Let $M, N$ be $2 \times 2$ matrices with entries in $\mathbb{C}$. Suppose the $2 \times 4$ block matrix $\begin{bmatrix} M & N \end{bmatrix}$ has rank 2 (i.e., the rows of this matrix are linearly independent over $\mathbb{C}$).
I would like to show there exists invertible $2 \times 2$ matrices $M^+, N^+ \in \mathbb{C}^{2 \times 2}$ such that the $4 \times 4$ block matrix $$ S = \begin{bmatrix} M & N \\ M^+ & N^+ \end{bmatrix} $$ is invertible.
Furthermore, suppose $$ J = \begin{bmatrix} 0 & -1 \\ 1 & 0 \end{bmatrix} $$ and $$ MJM^* - NJN^* = 0,$$ where $M^*$ denotes conjugate transpose.
I would like to show $$ \left( S \begin{bmatrix} -J & 0 \\ 0 & J \end{bmatrix} S^*\right)^{-1} = \begin{bmatrix} P & Q \\ R & T \end{bmatrix} $$ has $T = 0$.

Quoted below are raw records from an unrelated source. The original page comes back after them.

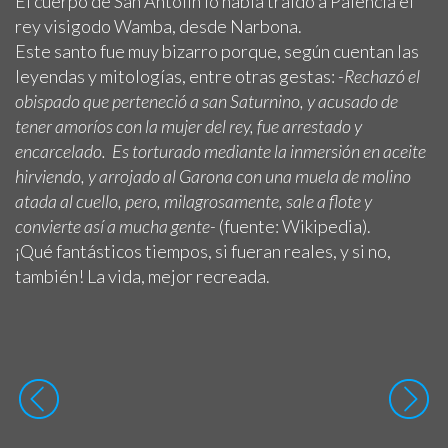
El cuerpo de San Antolín lo había traído a Palencia el
rey visigodo Wamba, desde Narbona.
Este santo fue muy bizarro porque, según cuentan las
leyendas y mitologías, entre otras gestas:
-Rechazó el
obispado que perteneció a san Saturnino, y acusado de
tener amoríos con la mujer del rey, fue arrestado y
encarcelado. Es torturado mediante la inmersión en aceite
hirviendo, y arrojado al Garona con una muela de molino
atada al cuello, pero, milagrosamente, sale a flote y
convierte así a mucha gente-
(fuente: Wikipedia).
¡Qué fantásticos tiempos, si fueran reales, y si no,
también! La vida, mejor recreada.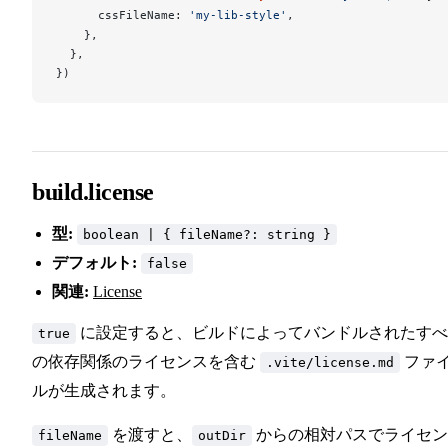
cssFileName
: 
'my-lib-style'
,
    },
  },
})
build.license
型:
boolean | { fileName?: string }
デフォルト:
false
関連:
License
に設定すると、ビルドによってバンドルされたすべ
true
の依存関係のライセンスを含む
ファ
.vite/license.md
ルが生成されます。
を渡すと、
からの相対パスでライセン
fileName
outDir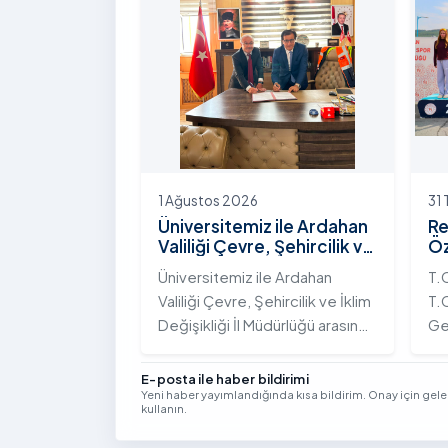
Yolunda Bilim Diplomasisi:
çeş
Akademi Lansmanı” programına
ak
katıldı.
ek
Vi
kon
1 Ağustos 2026
31
Üniversitemiz ile Ardahan
Re
Valiliği Çevre, Şehircilik ve
Öz
İklim Değişikliği İl
Te
Üniversitemiz ile Ardahan
T.
Müdürlüğü Arasında İş
Şa
Valiliği Çevre, Şehircilik ve İklim
T.C
Birliği Protokolü İmzalandı
Tö
Değişikliği İl Müdürlüğü arasında
Ge
kurumsal iş birliğini
Tü
güçlendirmek amacıyla
bi
E-posta ile haber bildirimi
Yeni haber yayımlandığında kısa bildirim. Onay için gel
stratejik bir protokole imza
ge
kullanın.
atıldı.
Yıl
Se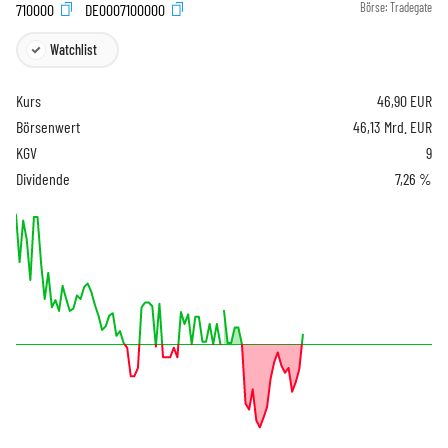
710000
DE0007100000
Börse:
Tradegate
Watchlist
Kurs
46,90
EUR
Börsenwert
46,13 Mrd. EUR
KGV
9
Dividende
7,26 %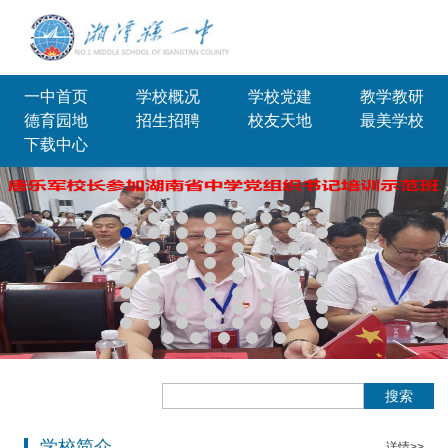
一中首页
学校概况
学校党建
教学教研
德育园地
招生招聘
校友天地
最美学校
下载中心
搜索
学校简介
详情>>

Here's what I have so far. Since $\begin{bmatrix} M & N \end{bmatrix}$ has rank $2$, we can certainly form a basis of $\mathbb{C}^4$ by adding two more suitable rows to this set. This would give us an invertible $4 \times 4$ like $S$ above, but I don't know how to show that the desired submatrices are invertible.
As for showing the inverse formula, using the relation $ MJM^* - NJN^* = 0$ I get $$ S \begin{bmatrix} -J & 0 \\ 0 & J \end{bmatrix} S^* = \begin{bmatrix} 0 & Q' \\ R' & T' \end{bmatrix}, $$ but I'm not sure if this will lead to the second conclusion I want.